Matador Mining’s Cape Ray project spans a 120-kilometre stretch that Matador Mining considers a continuous strike, and one that’s been underdeveloped and not explored to the extent it deserves.
“For us, we’re on a proven, multimillion-ounce structure,” said Potma, the Australian company’s exploration manager. “The nice thing about our project is we’ve really only scratched the surface of about 15 kilometres of 120 kilometres of strike length. The other 105 kilometres has only received 20 drill holes over the life of the project — before us and with us.”
About 50 kilometres northeast of the Cape Ray project’s eastern tip you’ll find another significant drilling site, Marathon Gold’s Valentine gold project. Potma said that project and Matador’s basically sit on the same structure.

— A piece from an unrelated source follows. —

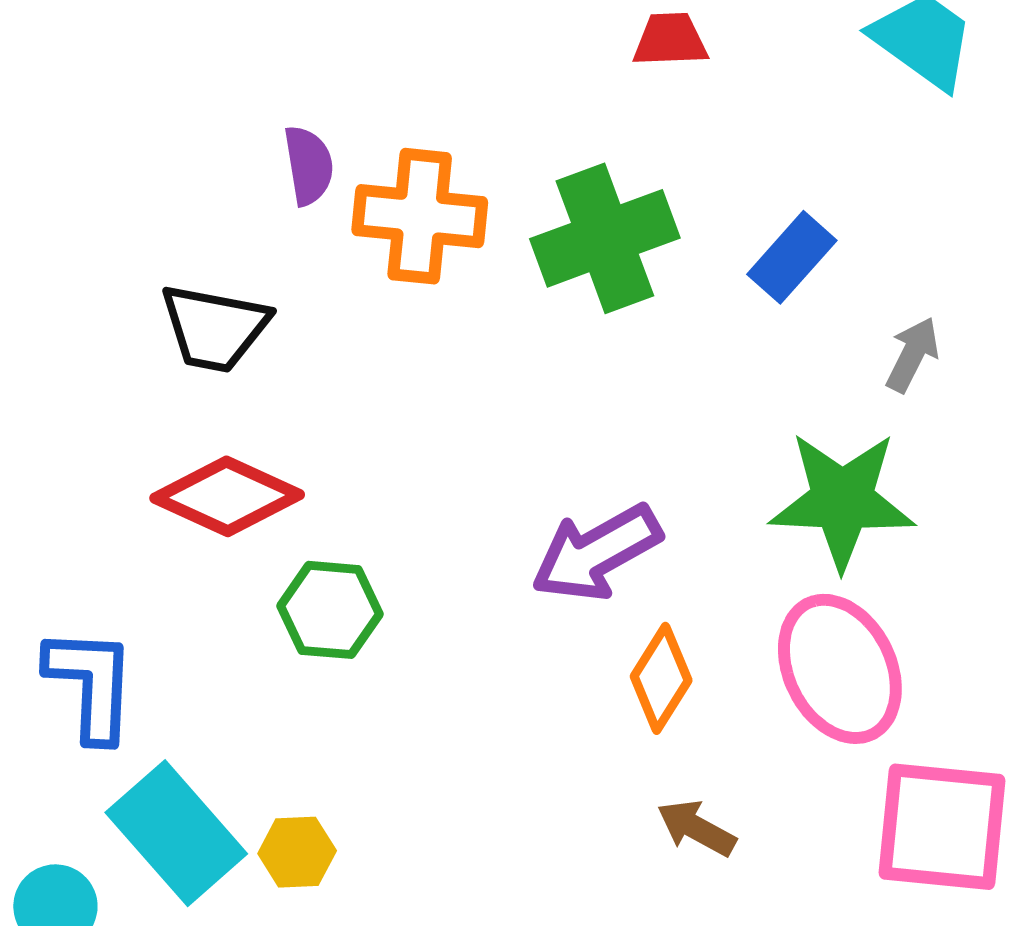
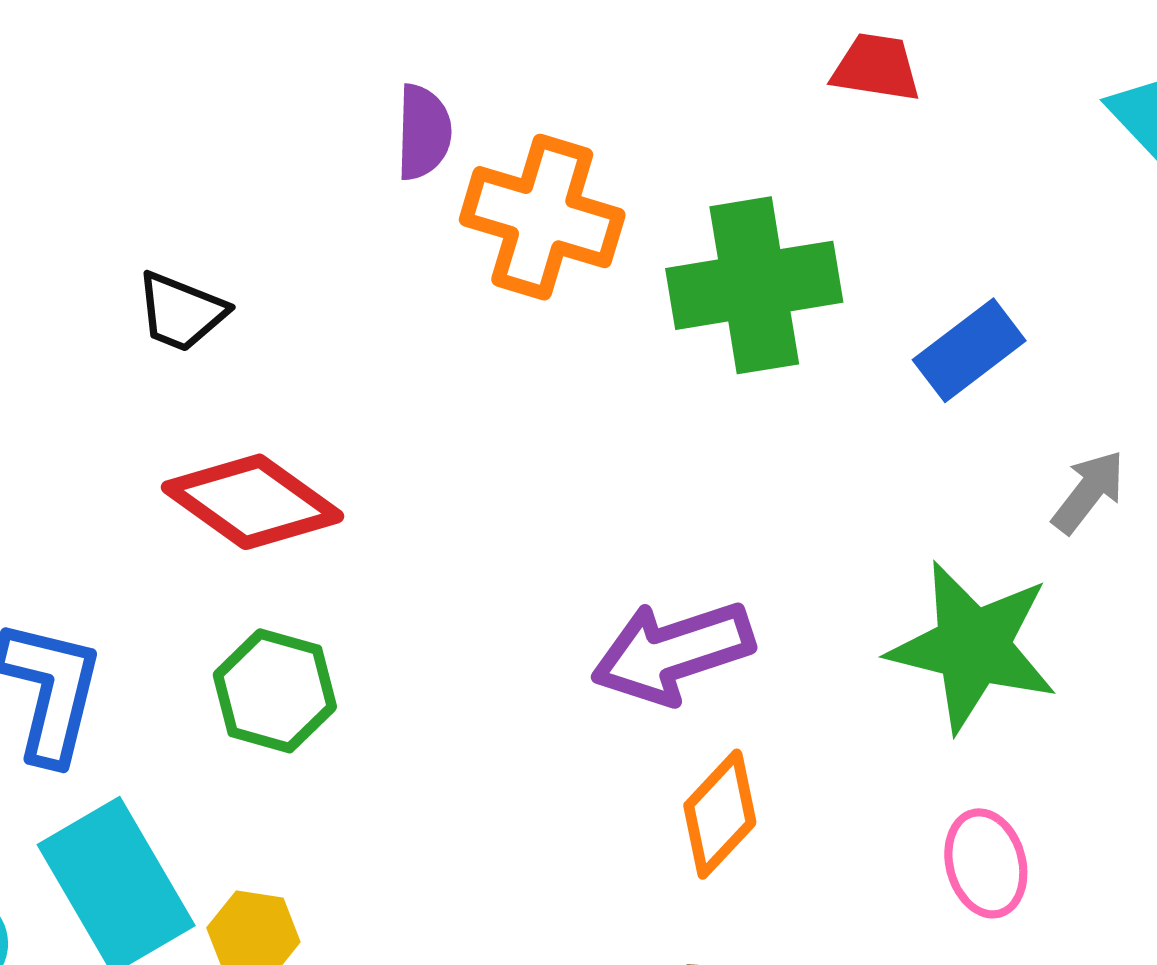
black trapezoid: (215, 328) -> (181, 312), moved, size x0.7
green hexagon: (330, 610) -> (275, 691), moved
pink ellipse: (840, 669) -> (986, 863), moved, size x0.6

“This is a major structure that runs most of the way across the island and has demonstrated to be mineralized along its entire length,” Potma said. “It’s just a matter of finding its economic deposits within that system. I’ve spent a lot of time working in ... (Northwestern Australia), and once you get onto one of these major structures, you want to follow the entire length, because you’ve got discovery opportunities along the entire length of the structure.”
Recent new discovery
In May, the company released a scoping study suggesting a seven-year mine life for Cape Ray. Just over a month ago, Matador made the first new gold discovery within that 120-kilometre stretch in 20 years, called the Angus discovery.
“Angus is a great discovery, and we’re going to continue to drill that,” Potma said, noting another rig is drilling simultaneously at the Isle aux Morts target.

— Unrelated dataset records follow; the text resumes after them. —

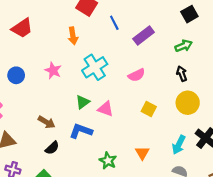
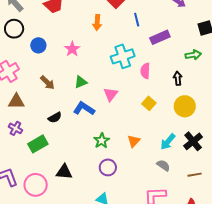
cyan cross: (95, 67) -> (123, 56), moved
black arrow: (182, 74) -> (178, 78), moved
pink semicircle: (137, 75) -> (145, 71), turned 105
green triangle: (83, 102) -> (81, 82), moved
pink triangle: (106, 109) -> (111, 94), turned 35
brown arrow: (47, 122) -> (47, 83), moved

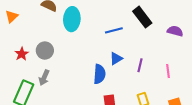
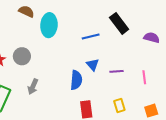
blue triangle: (116, 59) -> (93, 65), turned -40
purple line: (140, 65) -> (116, 71), turned 72
gray arrow: (44, 78) -> (33, 87), moved

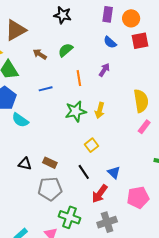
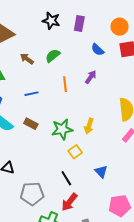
purple rectangle: (108, 14) -> (79, 23), moved
yellow arrow: (100, 110) -> (89, 126), moved
green star: (76, 111) -> (62, 129), moved
brown rectangle: (50, 163) -> (31, 124), moved
blue triangle: (114, 172) -> (101, 172), moved
red arrow: (100, 194) -> (69, 202), moved

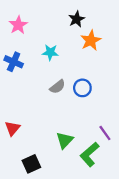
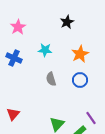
orange star: (91, 40) -> (80, 54), moved
gray semicircle: (57, 87) -> (51, 79), turned 112
blue circle: (82, 88) -> (80, 80), moved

Targets so far have been identified through a combination of poring over historical data and collecting new information.
“Obviously, there’s historic drilling within the known resources nearby, but there’s not much outside that,” Potma said. “We compile all that information, particularly multi-element geochemistry that tells us there are certain elements that are associated with gold, and where you find a multitude of elements that are anomalous, even if you’re not seeing high gold numbers, it’s a signal to go look further.”
Right now, there are 33 new targets, of which 12 are considered high priority based on a variety of evidence. They’re already drilling the latter ones and will continue exploring them in 2021.

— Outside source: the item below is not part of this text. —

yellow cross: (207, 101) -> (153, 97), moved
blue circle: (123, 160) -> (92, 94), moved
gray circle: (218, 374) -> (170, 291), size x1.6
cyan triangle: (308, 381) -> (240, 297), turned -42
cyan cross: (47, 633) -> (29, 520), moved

Matador altogether has 22 people working at the two drill sites, with a lot of that labour sourced from communities in western Newfoundland, including Isle aux Morts and Port aux Basques.
“One of the things we certainly focused on this year was to make sure with regard to our drilling contractor, our source of geologists and all that, everyone comes from the island,” said Keith Bowes, project manager for Matador.
Potma expects those employment numbers to increase in 2021, with more drill rigs on site as the company also looks to bring in additional field and ground tech workers.
Below the surface
The company has so far proven the existence of about 840,000 ounces. Bowes said Matador wants to identify between 1.5 million and two million proven ounces of gold in the ground before it commits to executing the project. At that level of discovery, Matador believes it could produce one million ounces of mineable gold.
“We’ve certainly got a massive exploration program next year planned, and we’re going to have another big program planned at least the following year and maybe tapering off a little bit after that,” Bowes said. “But two-to-three years of really intense exploration with large teams on the ground.”
A lot of the sites are accessible through existing roads and tracks, while helicopter trips have been used to keep the footprint in other areas as low as possible, according to Potma.
Bowes added the company is looking after the necessary environmental permits and has been meeting with local communities, including representatives of Qalipu First Nation.
Andrew Robinson is a business reporter in St. John's.